— Goal of the exercise —
Below is a block of entries; repeat exactly the lines starting at the line that contains "Seniorenumzug" and ending at the line that contains "Kostenlose Angebote erhalten", both included.

— Records for processing —
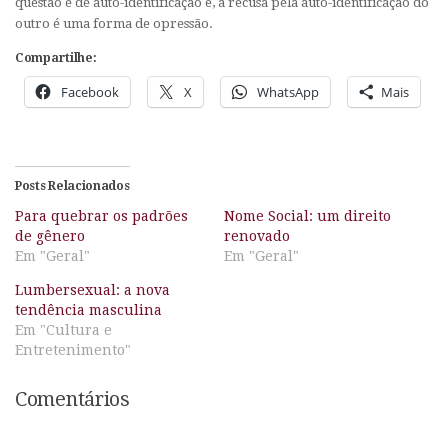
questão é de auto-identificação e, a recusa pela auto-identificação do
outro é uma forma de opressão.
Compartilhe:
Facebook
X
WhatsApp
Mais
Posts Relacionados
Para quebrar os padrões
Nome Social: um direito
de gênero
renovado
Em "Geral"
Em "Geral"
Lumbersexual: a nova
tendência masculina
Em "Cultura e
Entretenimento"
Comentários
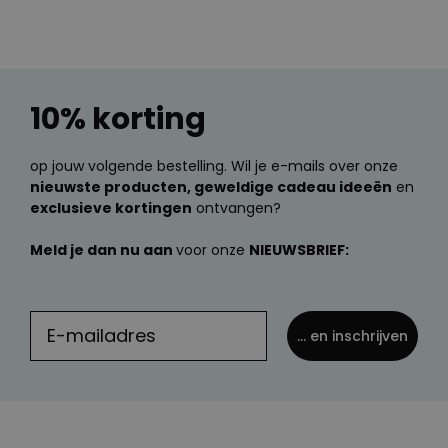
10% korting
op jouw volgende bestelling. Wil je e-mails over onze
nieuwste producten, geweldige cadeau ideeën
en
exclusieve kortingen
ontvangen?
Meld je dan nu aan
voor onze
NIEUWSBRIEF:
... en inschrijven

==

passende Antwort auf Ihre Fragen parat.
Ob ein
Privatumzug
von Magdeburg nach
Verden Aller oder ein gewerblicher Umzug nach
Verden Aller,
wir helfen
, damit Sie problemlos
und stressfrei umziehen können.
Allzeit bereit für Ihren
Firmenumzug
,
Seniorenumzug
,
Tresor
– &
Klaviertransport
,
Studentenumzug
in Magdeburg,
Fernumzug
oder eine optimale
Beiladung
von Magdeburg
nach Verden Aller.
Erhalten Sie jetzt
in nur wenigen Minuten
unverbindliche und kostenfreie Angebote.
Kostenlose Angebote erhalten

---

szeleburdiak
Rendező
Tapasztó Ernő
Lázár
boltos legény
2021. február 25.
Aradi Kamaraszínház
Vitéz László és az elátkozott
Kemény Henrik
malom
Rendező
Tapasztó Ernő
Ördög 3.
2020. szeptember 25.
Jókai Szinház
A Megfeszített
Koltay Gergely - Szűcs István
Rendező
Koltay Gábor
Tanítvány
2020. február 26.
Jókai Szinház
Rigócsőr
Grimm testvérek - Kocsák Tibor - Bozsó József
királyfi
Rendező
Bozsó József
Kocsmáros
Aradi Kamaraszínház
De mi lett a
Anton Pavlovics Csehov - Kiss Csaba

— Problem solution —
Seniorenumzug
,
Tresor
– &
Klaviertransport
,
Studentenumzug
in Magdeburg,
Fernumzug
oder eine optimale
Beiladung
von Magdeburg
nach Verden Aller.
Erhalten Sie jetzt
in nur wenigen Minuten
unverbindliche und kostenfreie Angebote.
Kostenlose Angebote erhalten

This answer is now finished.